Someone reported an issue on XL mailing list about the following code in fe-connect.c failing on Power PC platform:
1844 if (getsockopt(conn->sock, SOL_SOCKET, SO_ERROR,
1845 (char *) &optval, &optlen) == -1)
1846 {
1847 appendPQExpBuffer(&conn->errorMessage,
1848 libpq_gettext("could not get socket error status: %s\n"),
1849 SOCK_STRERROR(SOCK_ERRNO, sebuf, sizeof(sebuf)));
1850 goto error_return;
1851 }
1852 else if (optval != 0)
1853 {
1854 /*
1855 * When using a nonblocking connect, we will typically see
1856 * connect failures at this point, so provide a friendly
1857 * error message.
1858 */
1859 connectFailureMessage(conn, optval);
1860 pqDropConnection(conn);
1861
1862 /*
1863 * If more addresses remain, keep trying, just as in the
1864 * case where connect() returned failure immediately.
1865 */
1866 if (conn->addr_cur->ai_next != NULL)
1867 {
1868 conn->addr_cur = conn->addr_cur->ai_next;
1869 conn->status = CONNECTION_NEEDED;
1870 goto keep_going;
1871 }
1872 goto error_return;
1873 }
TBH the reported failure is in another component of XC code which is borrowed/copied from the above portion.
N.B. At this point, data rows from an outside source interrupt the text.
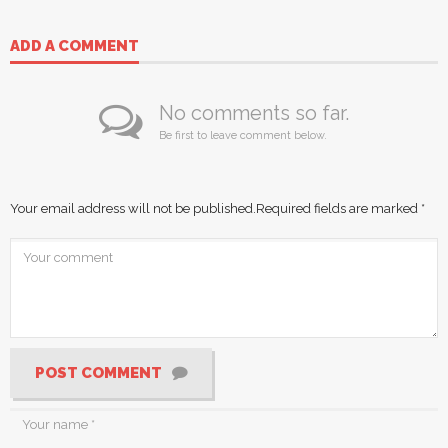
ADD A COMMENT
No comments so far.
Be first to leave comment below.
Your email address will not be published.
Required fields are marked
*
POST COMMENT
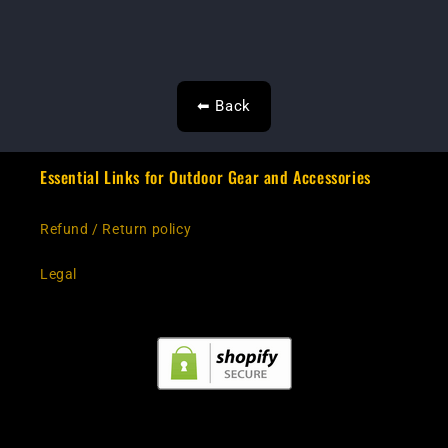
⬅ Back
Essential Links for Outdoor Gear and Accessories
Refund / Return policy
Legal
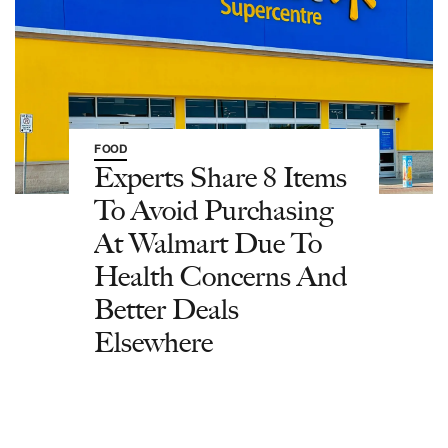
FOOD
Experts Share 8 Items
To Avoid Purchasing
At Walmart Due To
Health Concerns And
Better Deals
Elsewhere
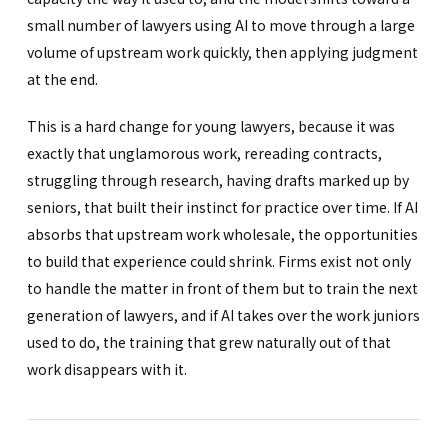
small number of lawyers using AI to move through a large
volume of upstream work quickly, then applying judgment
at the end.
This is a hard change for young lawyers, because it was
exactly that unglamorous work, rereading contracts,
struggling through research, having drafts marked up by
seniors, that built their instinct for practice over time. If AI
absorbs that upstream work wholesale, the opportunities
to build that experience could shrink. Firms exist not only
to handle the matter in front of them but to train the next
generation of lawyers, and if AI takes over the work juniors
used to do, the training that grew naturally out of that
work disappears with it.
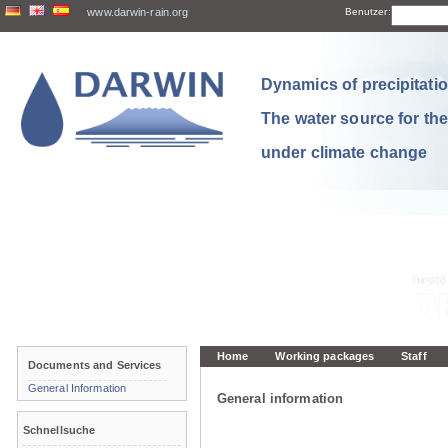
www.darwin-rain.org
Benutzer:
Dynamics of precipitation
The water source for th
under climate change
Home
Working packages
Staff
Documents and Services
General Information
General information
Schnellsuche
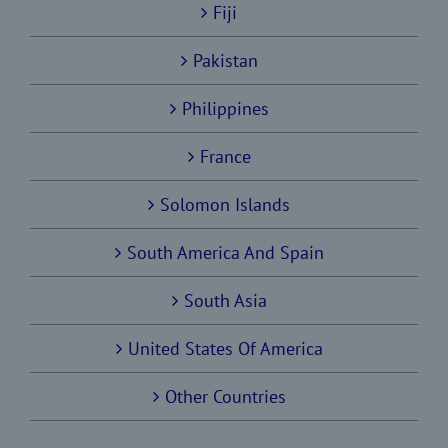
Fiji
Pakistan
Philippines
France
Solomon Islands
South America And Spain
South Asia
United States Of America
Other Countries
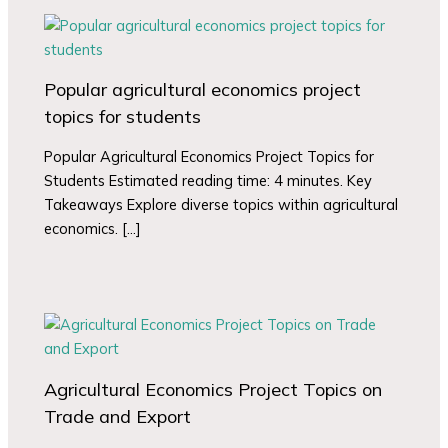
Popular agricultural economics project
topics for students
Popular Agricultural Economics Project Topics for
Students Estimated reading time: 4 minutes. Key
Takeaways Explore diverse topics within agricultural
economics. […]
Agricultural Economics Project Topics on
Trade and Export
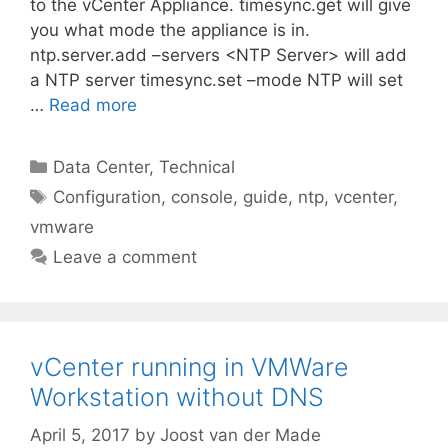
to the vCenter Appliance. timesync.get will give
you what mode the appliance is in.
ntp.server.add –servers <NTP Server> will add
a NTP server timesync.set –mode NTP will set
…
Read more
Categories
Data Center
,
Technical
Tags
Configuration
,
console
,
guide
,
ntp
,
vcenter
,
vmware
Leave a comment
vCenter running in VMWare
Workstation without DNS
April 5, 2017
by
Joost van der Made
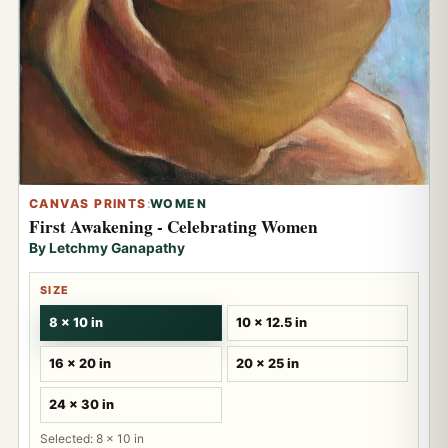
CANVAS PRINTS
:
WOMEN
First Awakening - Celebrating Women
By Letchmy Ganapathy
SIZE
8 x 10 in
10 x 12.5 in
16 x 20 in
20 x 25 in
24 x 30 in
Selected: 8 x 10 in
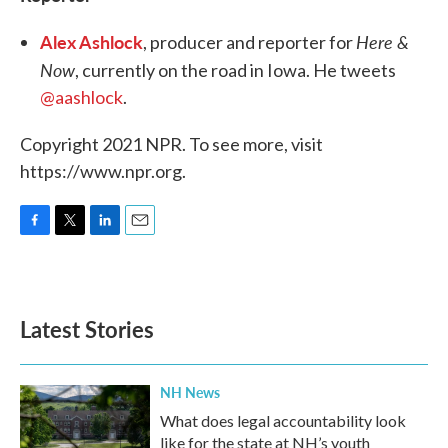
Alex Ashlock
Here &
, producer and reporter for
Now
, currently on the road in Iowa. He tweets
@aashlock
.
Copyright 2021 NPR. To see more, visit
https://www.npr.org.
F
T
L
E
a
w
i
m
c
i
n
a
e
t
k
i
b
t
e
l
Latest Stories
o
e
d
o
r
I
k
n
NH News
What does legal accountability look
like for the state at NH’s youth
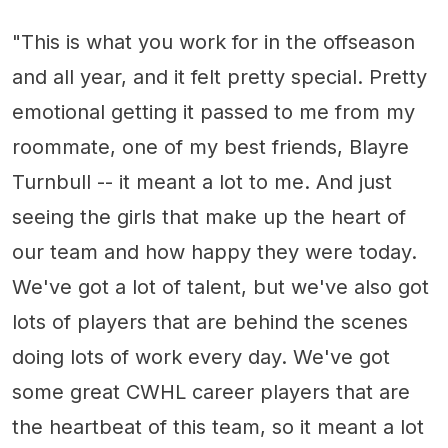
"This is what you work for in the offseason
and all year, and it felt pretty special. Pretty
emotional getting it passed to me from my
roommate, one of my best friends, Blayre
Turnbull -- it meant a lot to me. And just
seeing the girls that make up the heart of
our team and how happy they were today.
We've got a lot of talent, but we've also got
lots of players that are behind the scenes
doing lots of work every day. We've got
some great CWHL career players that are
the heartbeat of this team, so it meant a lot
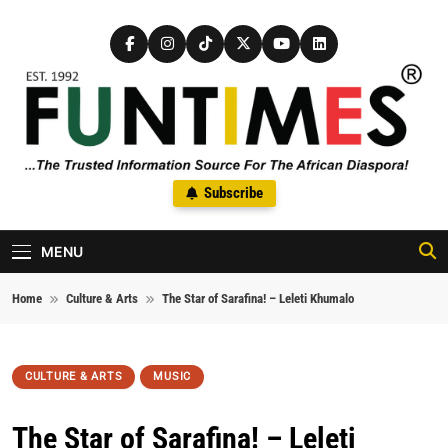
Skip to content
FunTimes Magazine
Subscribe
The Trusted Information Source For The African Diaspora Since
1992
MENU
Home
Culture & Arts
The Star of Sarafina! – Leleti Khumalo
CULTURE & ARTS
MUSIC
The Star of Sarafina! – Leleti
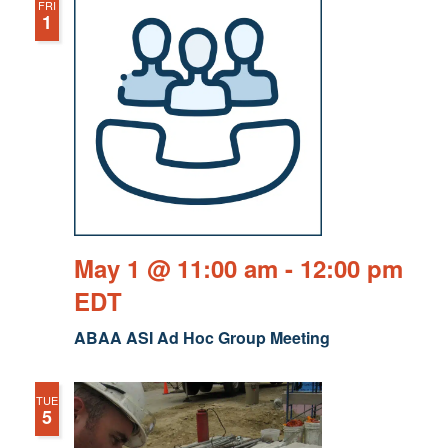
FRI
1
May 1 @ 11:00 am
-
12:00 pm
EDT
ABAA ASI Ad Hoc Group Meeting
TUE
5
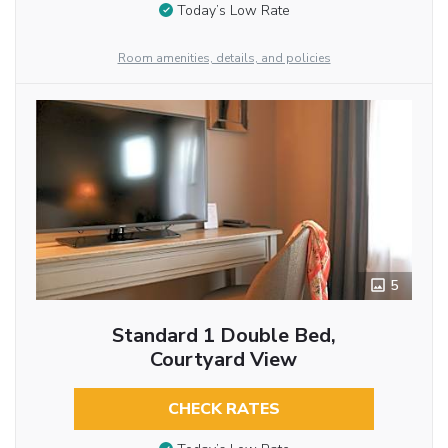
Today’s Low Rate
Room amenities, details, and policies
5
Standard 1 Double Bed,
Courtyard View
CHECK RATES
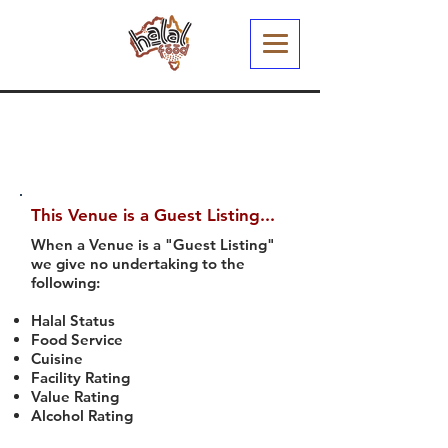
This Venue is a Guest Listing...
When a Venue is a "Guest Listing"
we give no undertaking to the
following:
Halal Status
Food Service
Cuisine
Facility Rating
Value Rating
Alcohol Rating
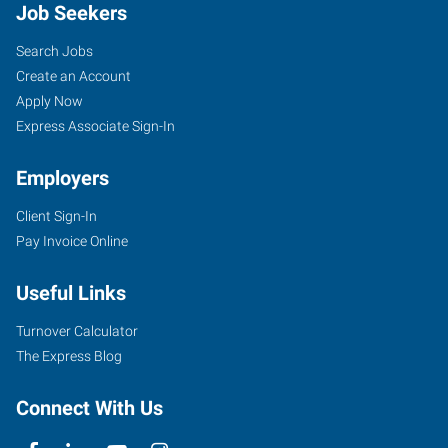
Job Seekers
Search Jobs
Create an Account
Apply Now
Express Associate Sign-In
Employers
Client Sign-In
Pay Invoice Online
Useful Links
Turnover Calculator
The Express Blog
Connect With Us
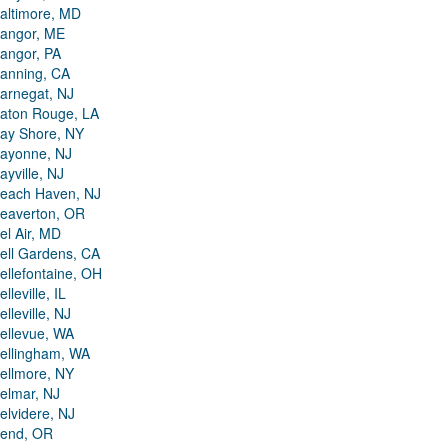
altimore, MD
angor, ME
angor, PA
anning, CA
arnegat, NJ
aton Rouge, LA
ay Shore, NY
ayonne, NJ
ayville, NJ
each Haven, NJ
eaverton, OR
el Air, MD
ell Gardens, CA
ellefontaine, OH
elleville, IL
elleville, NJ
ellevue, WA
ellingham, WA
ellmore, NY
elmar, NJ
elvidere, NJ
end, OR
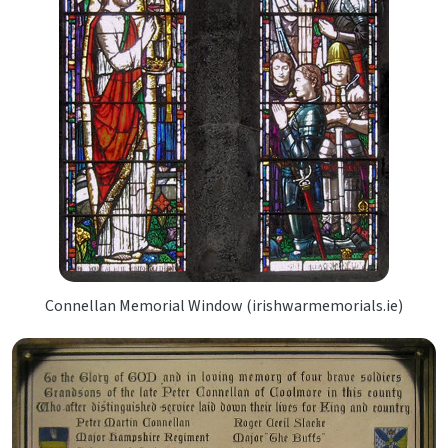
Connellan Memorial Window (irishwarmemorials.ie)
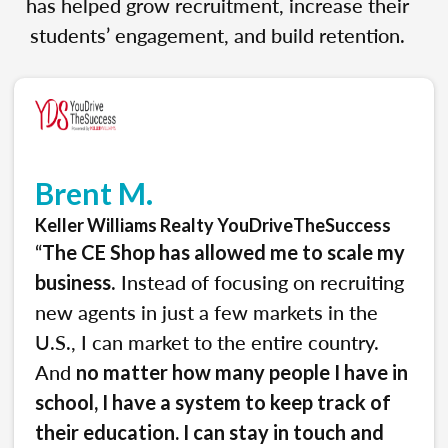
has helped grow recruitment, increase their
students’ engagement, and build retention.
Brent M.
Keller Williams Realty YouDriveTheSuccess
“
The CE Shop has allowed me to scale my
. Instead of focusing on recruiting
business
new agents in just a few markets in the
U.S., I can market to the entire country.
And
no matter how many people I have in
school, I have a system to keep track of
their education. I can stay in touch and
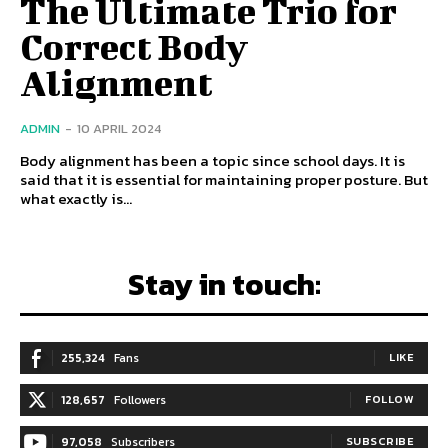
The Ultimate Trio for
Correct Body
Alignment
ADMIN
-
10 APRIL 2024
Body alignment has been a topic since school days. It is
said that it is essential for maintaining proper posture. But
what exactly is...
Stay in touch:
255,324
Fans
LIKE
128,657
Followers
FOLLOW
97,058
Subscribers
SUBSCRIBE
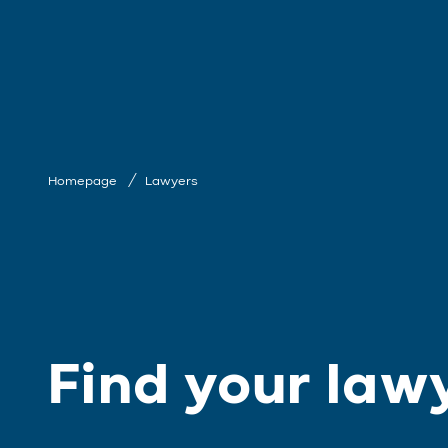
Homepage
Lawyers
Find your law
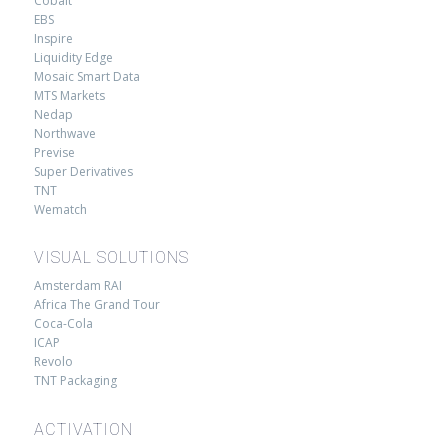
Cobalt
EBS
Inspire
Liquidity Edge
Mosaic Smart Data
MTS Markets
Nedap
Northwave
Previse
Super Derivatives
TNT
Wematch
VISUAL SOLUTIONS
Amsterdam RAI
Africa The Grand Tour
Coca-Cola
ICAP
Revolo
TNT Packaging
ACTIVATION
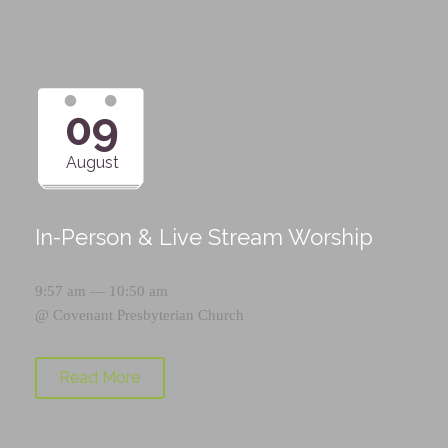
09
August
In-Person & Live Stream Worship
9:57 am — 10:50 am
@
Covenant Presbyterian Church
Read More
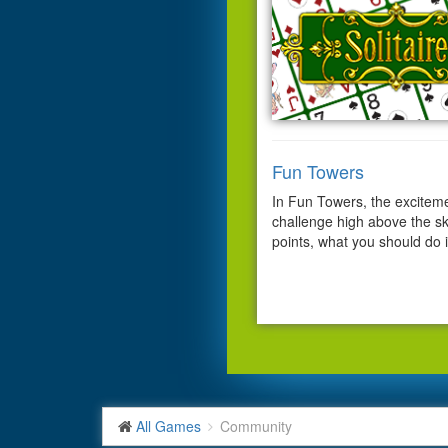
Fun Towers
In Fun Towers, the excitem
challenge high above the ski
points, what you should do i
All Games
Community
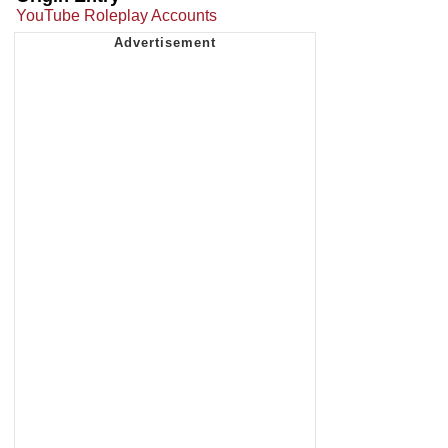
YouTube Roleplay Accounts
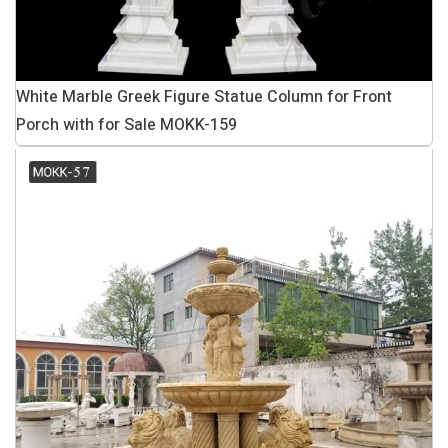
White Marble Greek Figure Statue Column for Front
Porch with for Sale MOKK-159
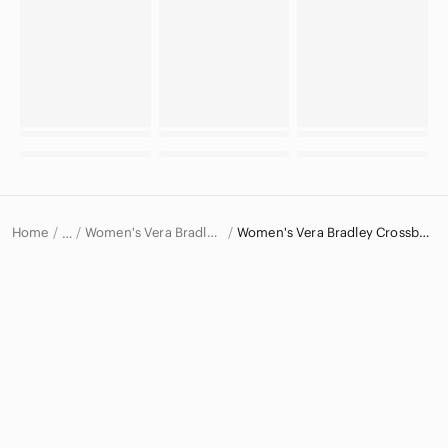
Home
Women's Vera Bradley Bags
Women's Vera Bradley Crossbody Bags
…
Vera Bradley
Vera Bradley Women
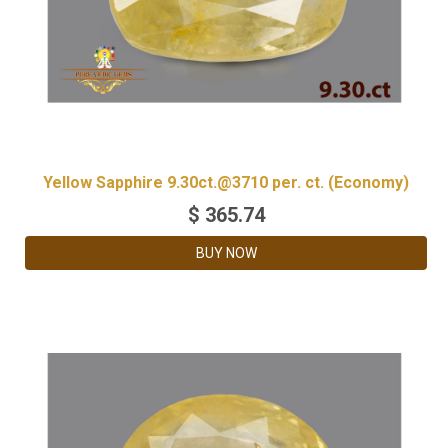
Yellow Sapphire 9.30ct.@3710 per. ct. (Economy)
$
365.74
BUY NOW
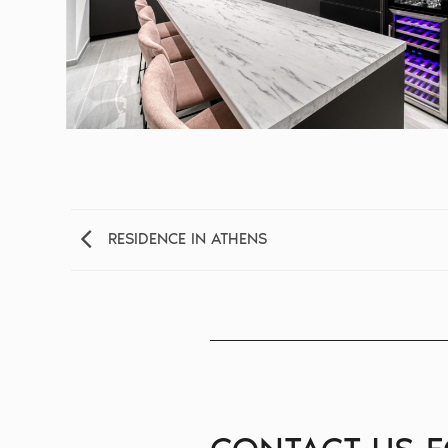
RESIDENCE IN ATHENS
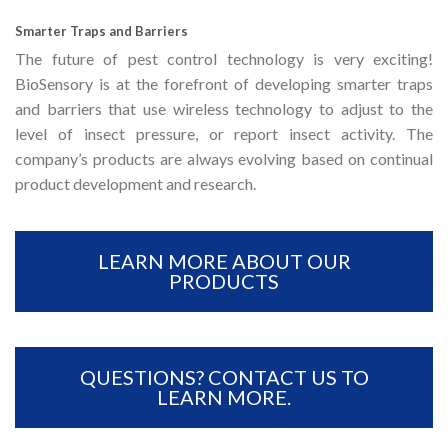
Smarter Traps and Barriers
The future of pest control technology is very exciting!
BioSensory is at the forefront of developing smarter traps
and barriers that use wireless technology to adjust to the
level of insect pressure, or report insect activity. The
company’s products are always evolving based on continual
product development and research.
LEARN MORE ABOUT OUR
PRODUCTS
QUESTIONS? CONTACT US TO
LEARN MORE.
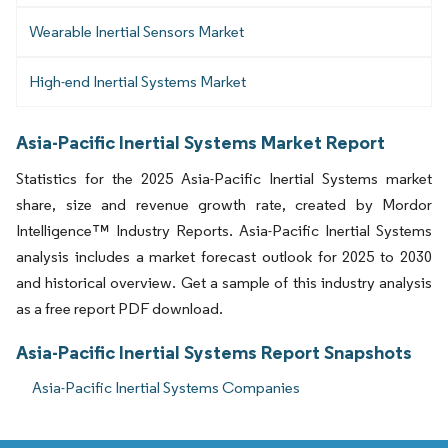
Wearable Inertial Sensors Market
High-end Inertial Systems Market
Asia-Pacific Inertial Systems Market Report
Statistics for the 2025 Asia-Pacific Inertial Systems market
share, size and revenue growth rate, created by Mordor
Intelligence™ Industry Reports. Asia-Pacific Inertial Systems
analysis includes a market forecast outlook for 2025 to 2030
and historical overview. Get a sample of this industry analysis
as a free report PDF download.
Asia-Pacific Inertial Systems Report Snapshots
Asia-Pacific Inertial Systems Companies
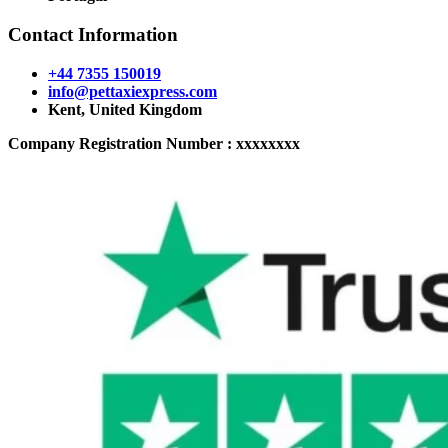
Contact Information
+44 7355 150019
info@pettaxiexpress.com
Kent, United Kingdom
Company Registration Number : xxxxxxxx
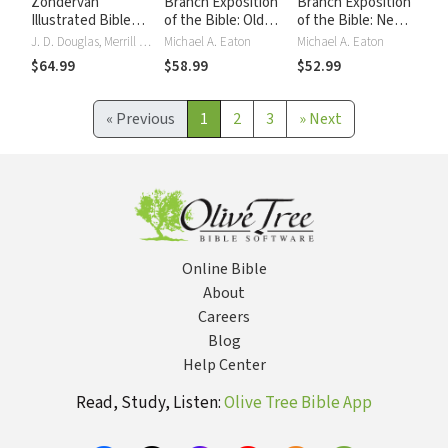
Zondervan
Branch Exposition
Branch Exposition
Illustrated Bible
of the Bible: Old
of the Bible: New
Dictionary
Testament
Testament
J. D. Douglas, Merrill C. Tenney
Michael A. Eaton
Michael A. Eaton
$64.99
$58.99
$52.99
«
Previous
1
2
3
»
Next
Online Bible
About
Careers
Blog
Help Center
Read, Study, Listen:
Olive Tree Bible App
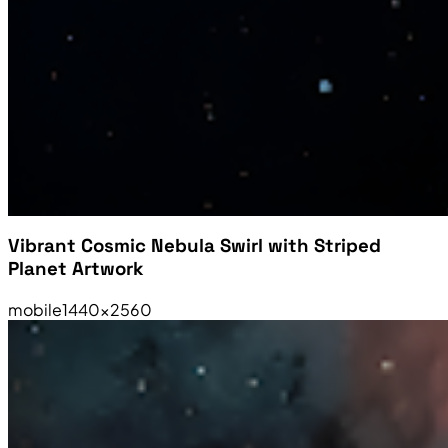
Vibrant Cosmic Nebula Swirl with Striped
Planet Artwork
mobile
1440×2560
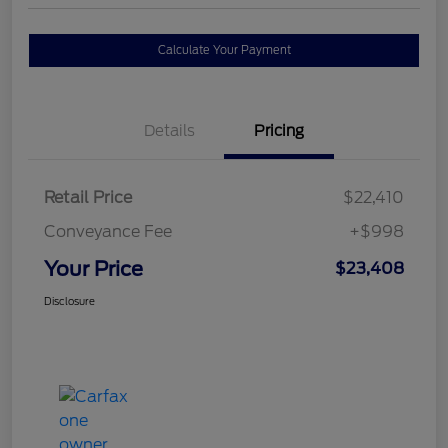
Calculate Your Payment
Details
Pricing
Retail Price
$22,410
Conveyance Fee
+$998
Your Price
$23,408
Disclosure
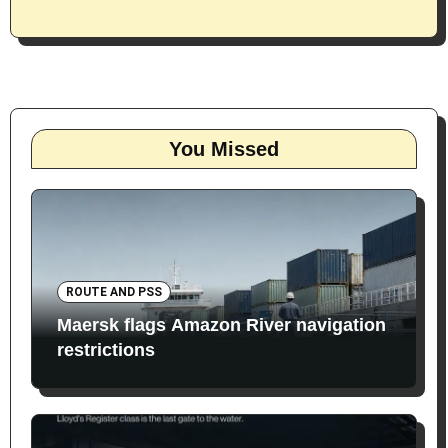
You Missed
ROUTE AND PSS
Maersk flags Amazon River navigation
restrictions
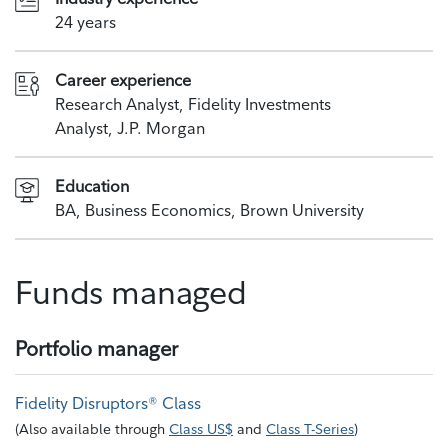
24 years
Career experience
Research Analyst, Fidelity Investments
Analyst, J.P. Morgan
Education
BA, Business Economics, Brown University
Funds managed
Portfolio manager
Fidelity Disruptors® Class
(
Also available through
Class US$
and
Class T-Series
)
So it could very well be XC specific issue. But the reporter claims that initialising optval to 0 where its declared or commenting out "else if" part fixes his problem. I found that strange because the preceding getsockopt() should have initialised optval anyways.
Can some kind of compiler optimisation reorder things such that the "else if" expression is evaluated using the old, uninitialised value of optval? Or these branches are evaluated sequentially so there is no chance that the "else if" expression would not see the new value of optval set by getsockopt()?